## Data to process:
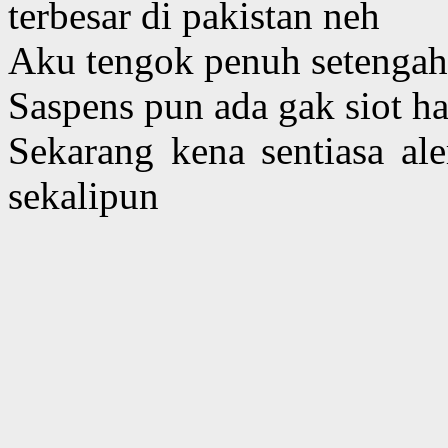
terbesar di pakistan neh
Aku tengok penuh setengah
Saspens pun ada gak siot ha
Sekarang kena sentiasa al
sekalipun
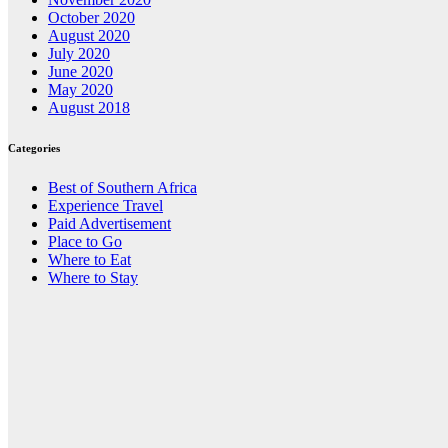
October 2020
August 2020
July 2020
June 2020
May 2020
August 2018
Categories
Best of Southern Africa
Experience Travel
Paid Advertisement
Place to Go
Where to Eat
Where to Stay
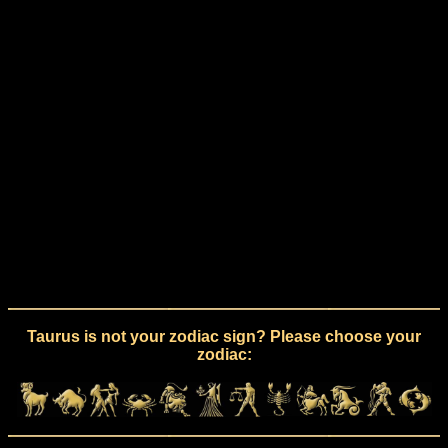
Taurus is not your zodiac sign? Please choose your
zodiac:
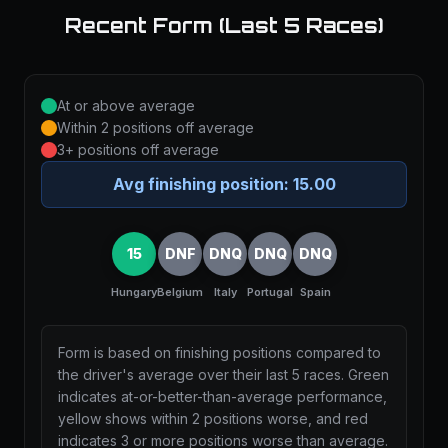
Recent Form (Last 5 Races)
At or above average
Within 2 positions off average
3+ positions off average
Avg finishing position:
15.00
15
DNF
DNQ
DNQ
DNQ
Hungary
Belgium
Italy
Portugal
Spain
Form is based on finishing positions compared to
the driver's average over their last 5 races. Green
indicates at-or-better-than-average performance,
yellow shows within 2 positions worse, and red
indicates 3 or more positions worse than average.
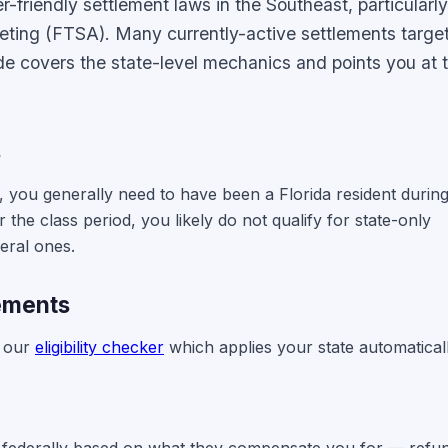
friendly settlement laws in the Southeast, particularl
eting (FTSA). Many currently-active settlements targe
ide covers the state-level mechanics and points you at t
s
nt, you generally need to have been a Florida resident durin
r the class period, you likely do not qualify for state-only
deral ones.
lements
e our
eligibility checker
which applies your state automaticall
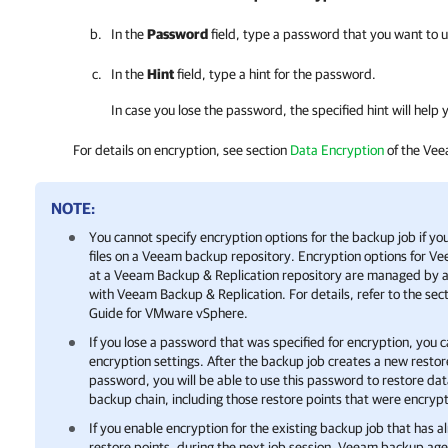
In the
Password
field, type a password that you want to u
In the
Hint
field, type a hint for the password.
In case you lose the password, the specified hint will hel
For details
on encryption, see section
Data Encryption
of the Vee
NOTE:
You cannot specify encryption options for the backup job if y
files on a Veeam backup repository. Encryption options for
Ve
at a
Veeam Backup & Replication
repository are managed by a
with
Veeam Backup & Replication
.
For details
, refer to the sec
Guide for
VMware vSphere
.
If you lose a password that was specified for encryption, you 
encryption settings. After the backup job creates a new resto
password, you will be able to use this password to restore data
backup chain, including those restore points that were encryp
If you enable encryption for the existing backup job that has 
restore points, during the next job session,
Veeam backup age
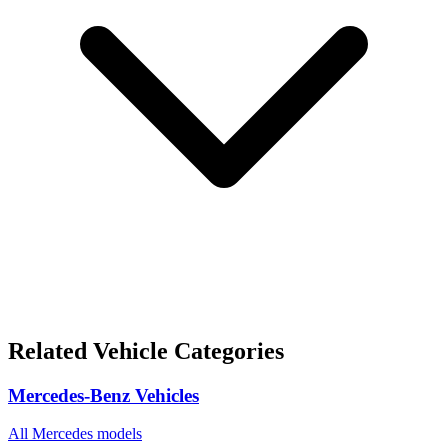
Related Vehicle Categories
Mercedes-Benz Vehicles
All Mercedes models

## Prompt:
In the material above, find each line containing the word "points" and copy it.

## Result for this task:
ide covers the state-level mechanics and points you at t
backup chain, including those restore points that were encryp
restore points, during the next job session,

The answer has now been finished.